Records supplied
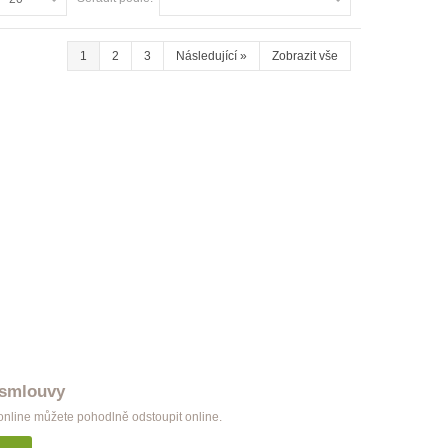
Garnýž Classic dvojitá bílá
998 Kč
1
2
3
Následující
»
Zobrazit vše
Garnýž Classic dvojitá černá
998 Kč
 smlouvy
nline můžete pohodlně odstoupit online.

What needs to be done
Word for word, set down every record, keeping the images out.

Solution for this task
Garnýž Classic dvojitá bílá
998 Kč
1
2
3
Následující
»
Zobrazit vše
Garnýž Classic dvojitá černá
998 Kč
 smlouvy
nline můžete pohodlně odstoupit online.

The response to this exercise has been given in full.